Content starts

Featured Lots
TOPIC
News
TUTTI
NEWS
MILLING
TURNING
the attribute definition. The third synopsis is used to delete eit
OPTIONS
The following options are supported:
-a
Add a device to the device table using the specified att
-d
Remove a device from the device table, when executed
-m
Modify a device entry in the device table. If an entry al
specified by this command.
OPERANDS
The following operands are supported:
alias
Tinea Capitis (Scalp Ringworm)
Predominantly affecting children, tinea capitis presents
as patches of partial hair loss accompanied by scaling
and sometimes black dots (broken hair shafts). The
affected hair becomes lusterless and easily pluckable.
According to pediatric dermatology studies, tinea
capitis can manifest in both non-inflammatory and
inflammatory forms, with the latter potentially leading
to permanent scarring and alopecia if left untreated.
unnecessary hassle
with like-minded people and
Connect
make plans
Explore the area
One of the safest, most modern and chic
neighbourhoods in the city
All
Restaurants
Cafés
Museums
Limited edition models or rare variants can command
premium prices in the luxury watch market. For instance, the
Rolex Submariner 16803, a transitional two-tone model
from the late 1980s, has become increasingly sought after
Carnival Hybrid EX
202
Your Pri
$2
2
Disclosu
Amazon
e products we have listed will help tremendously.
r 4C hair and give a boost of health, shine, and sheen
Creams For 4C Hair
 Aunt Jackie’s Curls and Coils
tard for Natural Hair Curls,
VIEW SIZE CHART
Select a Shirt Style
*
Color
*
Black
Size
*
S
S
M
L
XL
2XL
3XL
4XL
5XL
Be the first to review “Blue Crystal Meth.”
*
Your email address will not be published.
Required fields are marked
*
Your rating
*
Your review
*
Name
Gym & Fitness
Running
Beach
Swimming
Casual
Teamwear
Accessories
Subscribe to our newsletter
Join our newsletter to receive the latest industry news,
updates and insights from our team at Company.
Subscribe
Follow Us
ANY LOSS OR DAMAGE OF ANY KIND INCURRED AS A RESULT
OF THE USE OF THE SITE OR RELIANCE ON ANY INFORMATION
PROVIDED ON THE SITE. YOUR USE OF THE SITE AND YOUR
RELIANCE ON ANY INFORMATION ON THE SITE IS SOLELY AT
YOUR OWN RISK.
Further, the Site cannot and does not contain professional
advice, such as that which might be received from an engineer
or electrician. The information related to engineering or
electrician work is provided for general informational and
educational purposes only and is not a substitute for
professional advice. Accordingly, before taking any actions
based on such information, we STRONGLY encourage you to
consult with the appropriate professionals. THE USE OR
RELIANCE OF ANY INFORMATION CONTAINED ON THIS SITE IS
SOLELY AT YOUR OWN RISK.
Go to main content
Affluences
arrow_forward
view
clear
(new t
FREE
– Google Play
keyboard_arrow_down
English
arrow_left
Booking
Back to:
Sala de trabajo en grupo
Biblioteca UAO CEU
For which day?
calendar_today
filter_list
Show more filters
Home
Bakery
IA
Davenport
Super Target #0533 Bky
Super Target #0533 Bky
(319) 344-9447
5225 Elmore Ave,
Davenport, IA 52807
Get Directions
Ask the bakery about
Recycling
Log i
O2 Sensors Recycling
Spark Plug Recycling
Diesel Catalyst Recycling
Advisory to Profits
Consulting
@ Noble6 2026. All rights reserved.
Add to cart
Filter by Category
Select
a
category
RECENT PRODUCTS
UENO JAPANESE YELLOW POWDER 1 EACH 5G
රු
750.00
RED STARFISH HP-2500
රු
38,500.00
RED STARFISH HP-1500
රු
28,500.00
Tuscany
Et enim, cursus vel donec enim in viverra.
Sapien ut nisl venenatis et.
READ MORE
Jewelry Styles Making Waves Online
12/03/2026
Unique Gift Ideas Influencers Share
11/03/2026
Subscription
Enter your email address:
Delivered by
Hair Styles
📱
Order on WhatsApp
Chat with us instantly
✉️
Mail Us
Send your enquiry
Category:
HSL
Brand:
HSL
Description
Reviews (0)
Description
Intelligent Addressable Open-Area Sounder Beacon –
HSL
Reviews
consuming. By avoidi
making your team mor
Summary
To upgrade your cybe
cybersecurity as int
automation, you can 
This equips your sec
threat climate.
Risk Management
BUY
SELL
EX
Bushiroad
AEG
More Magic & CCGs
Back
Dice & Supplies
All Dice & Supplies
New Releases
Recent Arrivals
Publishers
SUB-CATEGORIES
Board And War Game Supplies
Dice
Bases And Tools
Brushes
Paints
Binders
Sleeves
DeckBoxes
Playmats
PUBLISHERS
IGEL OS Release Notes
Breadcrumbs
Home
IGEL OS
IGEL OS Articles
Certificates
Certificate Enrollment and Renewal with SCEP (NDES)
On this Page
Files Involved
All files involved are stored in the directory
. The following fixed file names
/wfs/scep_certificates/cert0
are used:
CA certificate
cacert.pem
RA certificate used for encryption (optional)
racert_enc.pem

Content ends

#### [What you are asked to do]
Search the data for the string "from" and copy each line where it appears.

#### [Result of the task]
Remove a device from the device table, when executed
from the late 1980s, has become increasingly sought after
updates and insights from our team at Company.
advice, such as that which might be received from an engineer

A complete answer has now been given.